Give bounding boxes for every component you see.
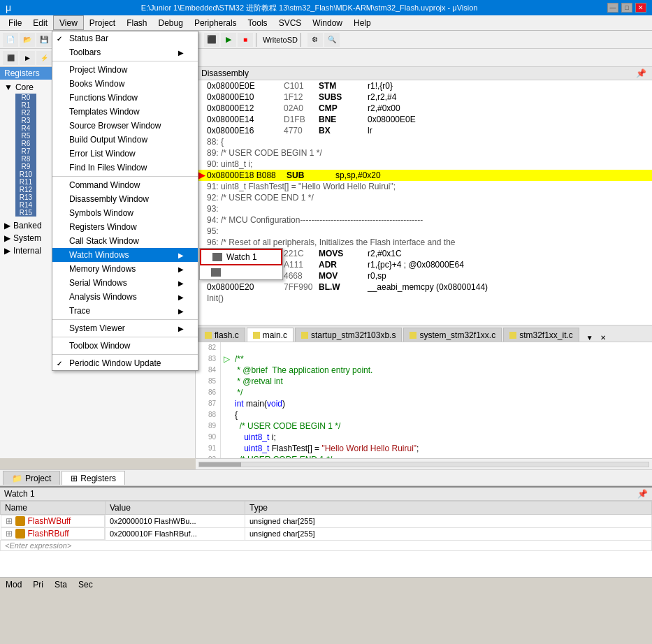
view-periodic-update[interactable]: ✓ Periodic Window Update: [52, 356, 198, 370]
maximize-button[interactable]: □: [621, 3, 632, 13]
tb2-2[interactable]: ▶: [20, 51, 35, 65]
sep-3: [52, 337, 198, 337]
status-pri: Pri: [33, 580, 43, 590]
menu-view[interactable]: View: [53, 15, 84, 30]
watch-row-1[interactable]: ⊞ FlashWBuff 0x20000010 FlashWBu... unsi…: [1, 515, 652, 528]
tb-extra1[interactable]: ⚙: [307, 33, 323, 47]
dis-row-3: 0x08000E12 02A0 CMP r2,#0x00: [196, 103, 652, 114]
view-watch-windows[interactable]: Watch Windows ▶ Watch 1 Watch 2: [52, 248, 198, 262]
scrollbar-track[interactable]: [198, 462, 649, 467]
dis-line-94: 94: /* MCU Configuration----------------…: [196, 214, 652, 226]
view-analysis-windows[interactable]: Analysis Windows ▶: [52, 290, 198, 304]
menu-window[interactable]: Window: [307, 15, 348, 30]
titlebar: μ E:\Junior 1\Embedded\STM32 进阶教程 13\stm…: [0, 0, 652, 15]
tb-new[interactable]: 📄: [3, 33, 18, 47]
line-85: 85 * @retval int: [196, 376, 652, 387]
menu-svcs[interactable]: SVCS: [273, 15, 307, 30]
tb2-3[interactable]: ⚡: [36, 51, 52, 65]
watch-type-1: unsigned char[255]: [245, 515, 652, 528]
tb-debug-stop[interactable]: ■: [238, 33, 253, 47]
menu-peripherals[interactable]: Peripherals: [189, 15, 242, 30]
tab-system-label: system_stm32f1xx.c: [419, 330, 495, 340]
watch-row-2[interactable]: ⊞ FlashRBuff 0x2000010F FlashRBuf... uns…: [1, 527, 652, 541]
tab-flash-c[interactable]: flash.c: [198, 328, 245, 342]
tab-flash-c-label: flash.c: [215, 330, 239, 340]
tab-close-btn[interactable]: ✕: [597, 334, 609, 342]
menu-help[interactable]: Help: [348, 15, 377, 30]
view-source-browser[interactable]: Source Browser Window: [52, 119, 198, 133]
tb-open[interactable]: 📂: [20, 33, 35, 47]
view-error-list[interactable]: Error List Window: [52, 147, 198, 161]
line-84: 84 * @brief The application entry point.: [196, 365, 652, 376]
watch-type-2: unsigned char[255]: [245, 527, 652, 541]
view-serial-windows[interactable]: Serial Windows ▶: [52, 276, 198, 290]
col-type: Type: [245, 502, 652, 515]
view-disassembly-window[interactable]: Disassembly Window: [52, 192, 198, 206]
menu-file[interactable]: File: [3, 15, 27, 30]
main-c-icon: [253, 332, 260, 339]
menu-project[interactable]: Project: [84, 15, 121, 30]
tab-system[interactable]: system_stm32f1xx.c: [403, 328, 502, 342]
watch2-icon: [211, 268, 221, 277]
menu-flash[interactable]: Flash: [121, 15, 152, 30]
dis-row-4: 0x08000E14 D1FB BNE 0x08000E0E: [196, 114, 652, 125]
tab-it[interactable]: stm32f1xx_it.c: [503, 328, 579, 342]
disassembly-pin-icon: 📌: [636, 68, 646, 78]
watch-name-2: ⊞ FlashRBuff: [1, 527, 106, 540]
view-build-output[interactable]: Build Output Window: [52, 133, 198, 147]
system-icon: [410, 332, 416, 339]
submenu-watch1[interactable]: Watch 1: [200, 249, 282, 265]
minimize-button[interactable]: —: [607, 3, 618, 13]
view-system-viewer[interactable]: System Viewer ▶: [52, 321, 198, 335]
expand-icon-1[interactable]: ⊞: [6, 516, 13, 526]
tab-main-c[interactable]: main.c: [247, 328, 294, 342]
view-command-window[interactable]: Command Window: [52, 178, 198, 192]
view-trace[interactable]: Trace ▶: [52, 304, 198, 318]
project-icon: 📁: [12, 474, 22, 483]
tab-startup[interactable]: startup_stm32f103xb.s: [295, 328, 402, 342]
view-find-in-files[interactable]: Find In Files Window: [52, 161, 198, 175]
tb-debug-run[interactable]: ▶: [221, 33, 236, 47]
menubar: File Edit View Project Flash Debug Perip…: [0, 15, 652, 31]
tab-it-label: stm32f1xx_it.c: [519, 330, 573, 340]
view-registers-window[interactable]: Registers Window: [52, 220, 198, 234]
expand-icon-2[interactable]: ⊞: [6, 529, 13, 539]
scrollbar-thumb[interactable]: [199, 462, 241, 467]
tb-extra2[interactable]: 🔍: [324, 33, 340, 47]
view-call-stack[interactable]: Call Stack Window: [52, 234, 198, 248]
watch-row-expr[interactable]: <Enter expression>: [1, 541, 652, 551]
watch-value-2: 0x2000010F FlashRBuf...: [106, 527, 245, 541]
view-project-window[interactable]: Project Window: [52, 63, 198, 77]
submenu-watch2[interactable]: Watch 2: [200, 265, 282, 279]
menu-tools[interactable]: Tools: [242, 15, 273, 30]
view-templates-window[interactable]: Templates Window: [52, 105, 198, 119]
close-button[interactable]: ✕: [635, 3, 646, 13]
tab-registers[interactable]: ⊞ Registers: [61, 471, 125, 485]
disassembly-content[interactable]: 0x08000E0E C101 STM r1!,{r0} 0x08000E10 …: [196, 80, 652, 325]
dis-row-2: 0x08000E10 1F12 SUBS r2,r2,#4: [196, 92, 652, 103]
view-toolbars[interactable]: Toolbars ▶: [52, 45, 198, 59]
code-editor[interactable]: 82 83 ▷ /** 84 * @brief The application …: [196, 342, 652, 458]
view-symbols-window[interactable]: Symbols Window: [52, 206, 198, 220]
view-functions-window[interactable]: Functions Window: [52, 91, 198, 105]
tb2-1[interactable]: ⬛: [3, 51, 18, 65]
tab-dropdown-btn[interactable]: ▼: [584, 334, 596, 342]
tab-registers-label: Registers: [80, 474, 116, 483]
code-scrollbar[interactable]: [196, 458, 652, 469]
view-toolbox-window[interactable]: Toolbox Window: [52, 339, 198, 353]
tb-save[interactable]: 💾: [36, 33, 52, 47]
tab-project[interactable]: 📁 Project: [3, 471, 60, 485]
watch-expr-cell[interactable]: <Enter expression>: [1, 541, 652, 551]
view-status-bar[interactable]: ✓ Status Bar: [52, 31, 198, 45]
dis-line-90: 90: uint8_t i;: [196, 159, 652, 170]
menu-debug[interactable]: Debug: [153, 15, 189, 30]
dis-row-20: 0x08000E20 7FF990 BL.W __aeabi_memcpy (0…: [196, 281, 652, 293]
menu-edit[interactable]: Edit: [27, 15, 53, 30]
disassembly-title: Disassembly: [201, 68, 249, 78]
view-memory-windows[interactable]: Memory Windows ▶: [52, 262, 198, 276]
view-menu-dropdown: ✓ Status Bar Toolbars ▶ Project Window B…: [52, 31, 198, 371]
it-icon: [509, 332, 516, 339]
view-books-window[interactable]: Books Window: [52, 77, 198, 91]
dis-line-init: Init(): [196, 293, 652, 304]
tb-debug-start[interactable]: ⬛: [204, 33, 219, 47]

## Work item:
Where a line of the entries above holds the word "expr", return that line.

## Response to this task:
watch-row-expr[interactable]: <Enter expression>: [1, 541, 652, 551]
watch-expr-cell[interactable]: <Enter expression>: [1, 541, 652, 551]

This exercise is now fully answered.